# Death of Gustav Leonhardt



## Guest (Jan 17, 2012)

There have been a couple of significant musical deaths since the new year started, and this must be a major one:

http://www.guardian.co.uk/music/2012/jan/17/gustav-leonhardt?newsfeed=true


----------



## neoshredder (Nov 7, 2011)

He played a lot on the Baroque Masterpieces box set. RIP


----------



## Amfibius (Jul 19, 2006)

One of my favourite harpsichordists and interpreters of Bach. Thanks for all you gave us Gustav, may you rest in peace.


----------



## Manxfeeder (Oct 19, 2010)

I trust that Leonhardt's many contributions will long outlast him. Who was it, Harnoncourt, who said, "He is Bach"?


----------



## StlukesguildOhio (Dec 25, 2006)

A sad loss. A major force behind the revival of the Baroque.


----------



## GoneBaroque (Jun 16, 2011)

He will live in our memories and in those many musiciasns whom he mentored.
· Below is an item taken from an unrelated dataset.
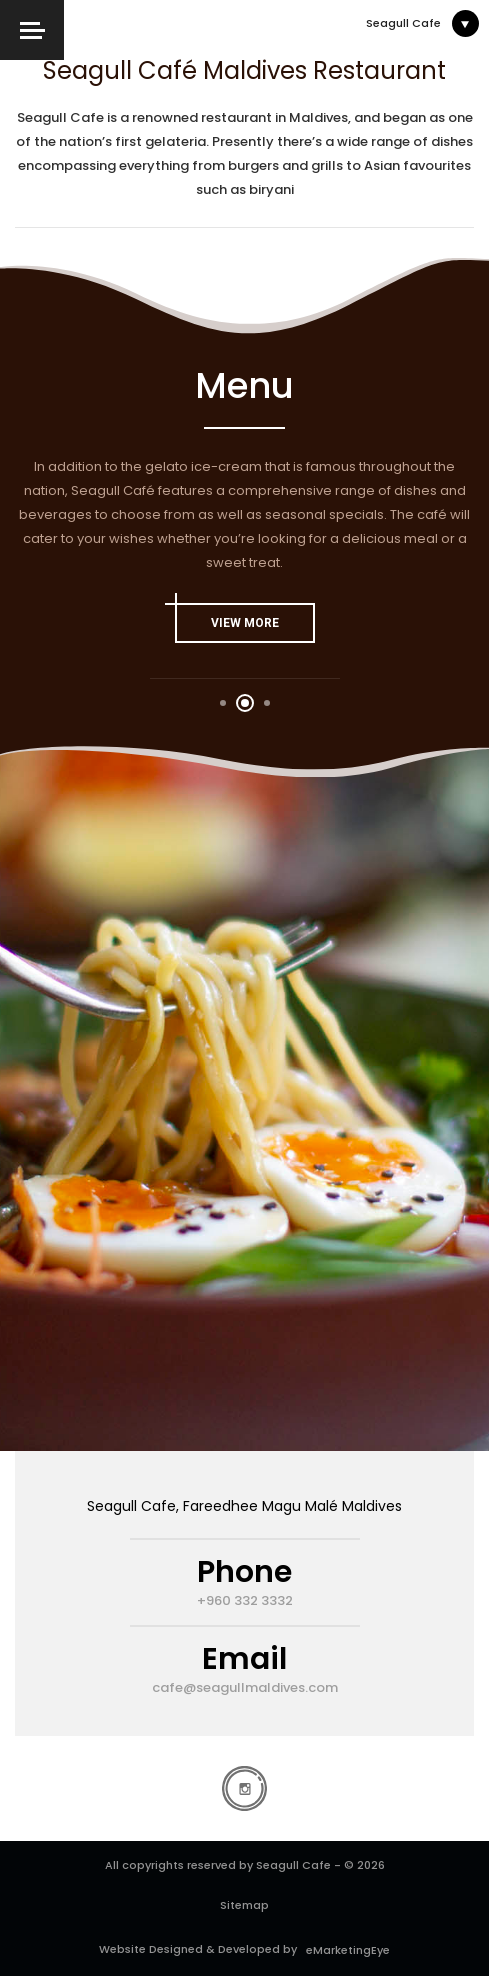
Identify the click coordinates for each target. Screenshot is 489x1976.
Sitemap (244, 1905)
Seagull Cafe (403, 23)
I read that after his final concert in Paris December last, he announced his retirement for health reasons and cancelled all his scheduled concerts.


----------



## GoneBaroque (Jun 16, 2011)

This morning I found this informative and well written obituary of him in The Economist and thought it worth passing on.

The link is

http://www.economist.com/node/21543464


----------



## Itullian (Aug 27, 2011)

thank you GL.

gone forever...............


----------



## dmg (Sep 13, 2009)

Unfortunate; I do enjoy this recording of the Brandenburg Concertos. (Bad cover art, great recording.)


----------